In picture: People participate in Jallikattu in Alanganallur of Madurai on January 16, 2017, despite a Supreme Court ban on it.IANS

While thousands of protestors across Tamil Nadu, the nation, and the world spoke up in support of the bull-taming sport Jallikattu and demanded the ban be lifted, a Dalit leader from Tamil Nadu has spoken out in favour of the ban. 

Also read: Jallikattu is not bullfighting! Here are five differences between Tamil Nadu's bull-taming sport and Spanish bullfighting

Puthiya Tamizhagam leader K Krishnaswamy, a strong Dalit leader in the state, said it was  "irresponsible" of the youth to focus on bull-taming instead of the severe agriculture crisis in Tamil Nadu.

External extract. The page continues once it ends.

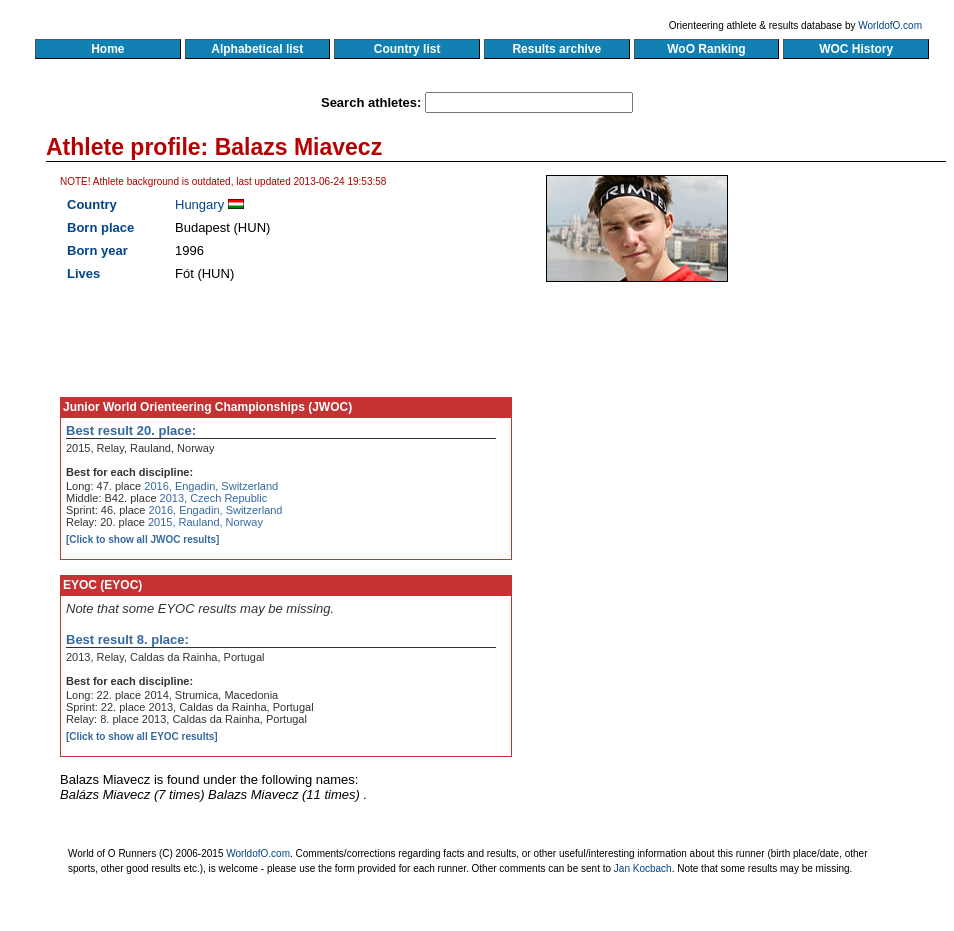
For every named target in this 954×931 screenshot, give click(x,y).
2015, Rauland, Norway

Prime Minister Narendra Modi assured TN Chief Minister Paneerselvam on Thursday that all possible assistance would be provided to the State to address the drought situation. 

A central team would be deputed to Tamil Nadu shortly, the PMO said. 

Krishnaswamy claimed that the bull-taming sport was played in barely 20 villages in southern districts of the state and it was not an inclusive pastime. 

While Tamilians have argued that the sport is a cultural symbol, the Dalit leader questioned them asking, "Based on what evidence are such claims being made?"

Jallikattu is a remnant of feudal era and is entrenched in the belief that spilling human blood will bring prosperity, he told Scroll. He argued that the game played during Pongal has no place in modern society, which focuses on humanism. 

He added, environmentalism now accommodates the rights of animals to lead a dignified life. 

Even the Supreme Court recently ordered against culling stray dogs as they have the right to life. 

Speaking on the economics of rearing a bull or cow of native breeds used for Jallikattu, he said it was expensive to maintain them and the costs increase during times of drought. 

He debunked the view that jallikattu would help protect native breeds and that the ban was a conspiracy by foreign powers to get rid of native breeds. The sport, he said, actually reinforces the caste system since jallikattu helps only few communities maintain dominance. 

While children of affluent people have moved to cities, Dalits are rearing the animals, which ties them to the rural economy, he said. 

Protestors in the state have demanded a ban on the animal rights group PETA, which had led the banning of the sport, for being anti-national.